KISS: 20th Century Masters: The Best of KISS: The DVD Collection [DVD]

Kiss
Universal
2004-03-30

Maybe worth a laugh if you can pick it up for under $5.00 (it lists for $7.98), The Best of KISS brings back five videos from the band’s awkward years in the ’80s. This was when they took off their make-up to help spur their stale album sales and began their bid to make it as a straight hair-metal band. Beginning here with video number three, “Heaven’s on Fire”, you can follow along with their quick flame-out after the platinum-success of the Lick It Up album. The band got beat at the game that they helped create by younger bands like Warrant, Slaughter, and Motley Crue, all of whom toured with KISS at one point and all of whom were better at embodying and selling the ridiculous excesses afforded to butt rockers in the ’80s. The videos here pay a sad testament to how awkward the band was when out of costume. The songs really aren’t bad, though, and if you aren’t paying very close attention, four out of the five could pass as classic KISS.

The DVD pulls one video each from five KISS albums in the ’80s, starting too late to include anything from the still entertaining Music from “The Elder” and ending too early to catch one of their most successful singles (“Forever”) or anything from their last worthwhile studio album (1992’s Revenge). “I Love It Loud” finds the band still in full make-up, so maybe it’s worthwhile for that reason, but the video is so cheaply done that it’s hardly even fun to watch. That is, unless you count as fun imagining how desperately the director was trying to keep a shorthaired and disgruntled Ace Frehely out of the frame. He doesn’t even get a single shot during the guitar solo, though, to be fair he didn’t play a single note on Creatures of the Night, the album that the single came from.

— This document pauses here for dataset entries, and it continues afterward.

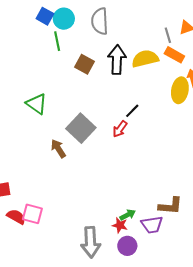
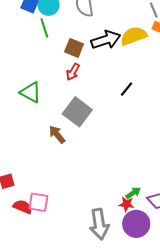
black arrow: (117, 60) -> (106, 40), turned 76
red arrow: (120, 129) -> (73, 72), moved
purple circle: (127, 246) -> (136, 224), size x1.4

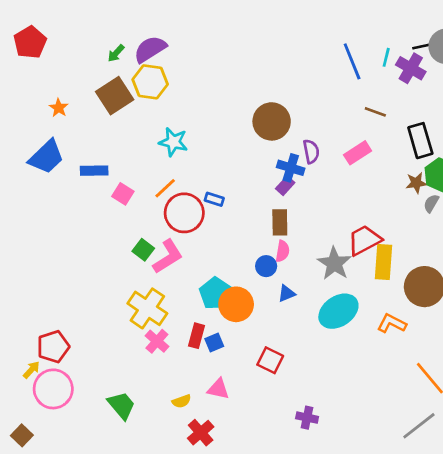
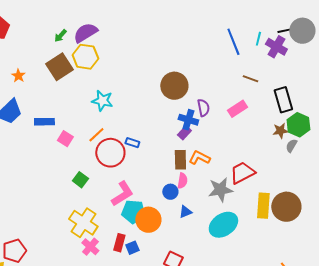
pink L-shape: (168, 257) -> (122, 194), moved
yellow rectangle: (383, 262) -> (263, 206), moved
gray star: (334, 263) -> (220, 190), turned 30
cyan pentagon: (216, 293) -> (133, 212), turned -30
orange L-shape: (392, 323) -> (199, 158), moved

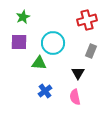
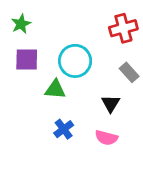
green star: (23, 17) -> (21, 24), moved
gray rectangle: (91, 51) -> (129, 72), turned -64
pink semicircle: (75, 97) -> (106, 138), turned -63

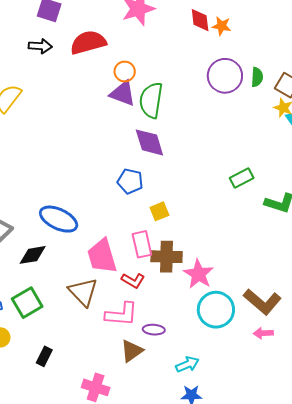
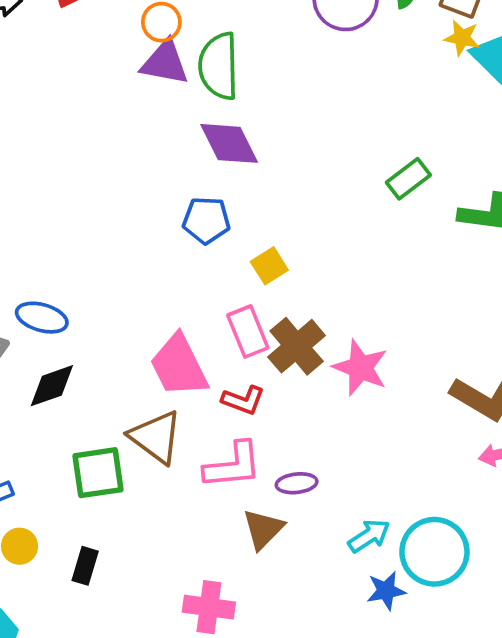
blue ellipse: (59, 219) -> (42, 318), moved, size x0.7
brown cross: (167, 257) -> (297, 346), turned -32
green square: (27, 303) -> (98, 473), moved, turned 32
cyan circle: (216, 310) -> (434, 552), moved
black rectangle: (44, 356) -> (85, 566), moved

The final four clips are a downhill slide. “Tears Are Falling”, a sub-Ed Wood production that is a composite of every silly metal video cliché, shows just how out of touch KISS was. Robert Christgau wrote about them in a review of Rock and Roll Over that, “they write tough, catchy songs, and if they had a sly Jagger-style singer they’d be a menace.” This was in 1977, when the band was coming off of their biggest album. Here, ten years on, they never once seem dangerous or even remotely tough. Mostly, they just look out of place.

The star of the videos, besides Eric Carr’s award-winning hair metal hair, can only be Paul Stanley. An impossibly un-cool mix of the otherwise cool Little Steven Van Zandt and Little Richard, Stanley’s hilarious prancing is almost impossible to look away from even as it has you cringing in embarrassment. It’s like as soon as he was free to take off the black leather he headed straight for the leopard-print boots and pink vests. He’s the only member of KISS who has been consistently entertaining, though, and he’s the one whose presence rewards the faith that their fans put in the band. He’s goofy, but he’s endearing, and that’s something. The same can never be said about Gene Simmons, who spends his on-screen time here trying to appeal alternately to casting directors and groupies.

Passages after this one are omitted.